• **Source data**:
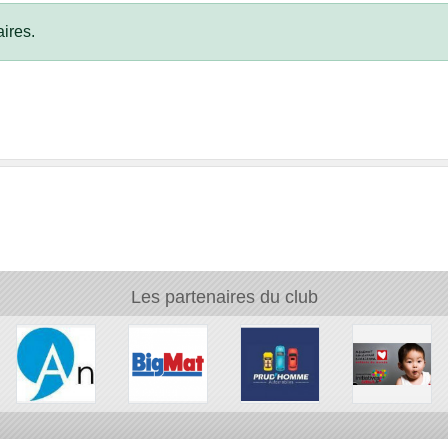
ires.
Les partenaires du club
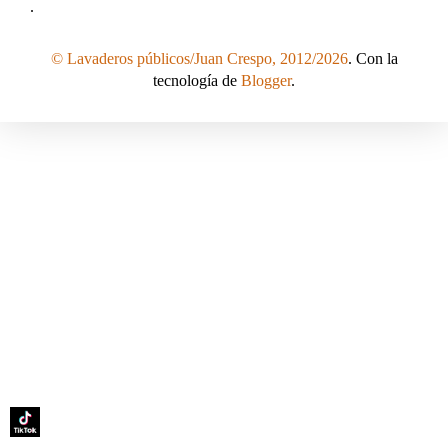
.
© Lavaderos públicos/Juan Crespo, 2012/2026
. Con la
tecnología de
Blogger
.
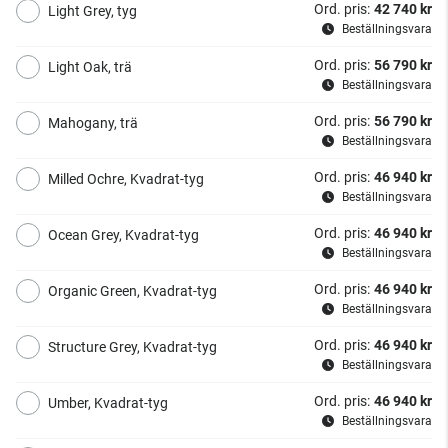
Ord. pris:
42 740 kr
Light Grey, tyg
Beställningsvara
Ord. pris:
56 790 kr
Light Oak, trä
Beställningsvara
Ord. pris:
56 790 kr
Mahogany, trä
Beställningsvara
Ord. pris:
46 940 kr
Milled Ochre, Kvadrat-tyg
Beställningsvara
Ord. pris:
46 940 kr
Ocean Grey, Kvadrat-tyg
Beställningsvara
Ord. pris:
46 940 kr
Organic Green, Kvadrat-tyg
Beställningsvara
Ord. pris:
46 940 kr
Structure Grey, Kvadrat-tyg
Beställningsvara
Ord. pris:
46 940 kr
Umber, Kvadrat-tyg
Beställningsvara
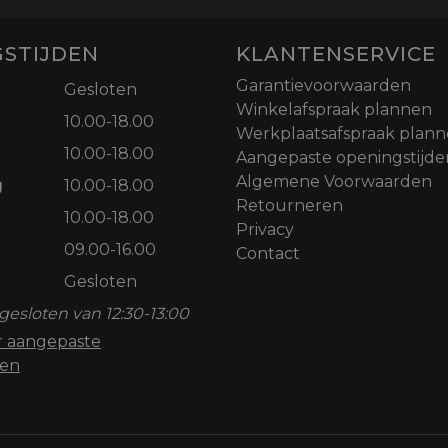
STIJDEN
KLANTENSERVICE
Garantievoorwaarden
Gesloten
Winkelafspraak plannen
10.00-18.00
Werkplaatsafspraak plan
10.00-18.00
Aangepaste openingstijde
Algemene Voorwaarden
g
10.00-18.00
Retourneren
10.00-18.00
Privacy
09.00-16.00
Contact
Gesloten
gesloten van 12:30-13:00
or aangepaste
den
...
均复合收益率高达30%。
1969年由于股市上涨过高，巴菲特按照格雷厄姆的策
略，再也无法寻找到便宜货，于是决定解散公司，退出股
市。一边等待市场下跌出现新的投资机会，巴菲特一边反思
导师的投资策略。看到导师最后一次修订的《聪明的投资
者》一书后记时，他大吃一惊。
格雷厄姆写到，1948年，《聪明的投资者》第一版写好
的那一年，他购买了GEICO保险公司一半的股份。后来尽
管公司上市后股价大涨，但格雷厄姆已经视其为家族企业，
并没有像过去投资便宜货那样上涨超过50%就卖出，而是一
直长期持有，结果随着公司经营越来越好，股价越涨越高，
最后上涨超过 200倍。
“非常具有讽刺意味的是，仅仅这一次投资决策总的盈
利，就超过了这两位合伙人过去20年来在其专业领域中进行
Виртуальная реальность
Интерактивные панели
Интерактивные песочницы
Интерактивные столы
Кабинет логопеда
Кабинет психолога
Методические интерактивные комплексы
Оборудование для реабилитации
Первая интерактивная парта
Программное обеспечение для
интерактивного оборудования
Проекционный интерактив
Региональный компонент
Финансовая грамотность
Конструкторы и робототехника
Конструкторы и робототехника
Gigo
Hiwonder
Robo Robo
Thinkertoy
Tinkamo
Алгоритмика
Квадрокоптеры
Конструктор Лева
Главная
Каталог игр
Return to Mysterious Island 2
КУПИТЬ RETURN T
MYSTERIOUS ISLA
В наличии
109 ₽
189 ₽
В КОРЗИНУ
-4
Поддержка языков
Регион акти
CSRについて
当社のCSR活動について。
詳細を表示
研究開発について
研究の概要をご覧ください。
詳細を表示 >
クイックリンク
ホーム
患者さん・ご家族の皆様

• **Task prompt**:
Go through the entries and copy every line that has "Grey".

• **Answer section**:
Light Grey, tyg
Ocean Grey, Kvadrat-tyg
Structure Grey, Kvadrat-tyg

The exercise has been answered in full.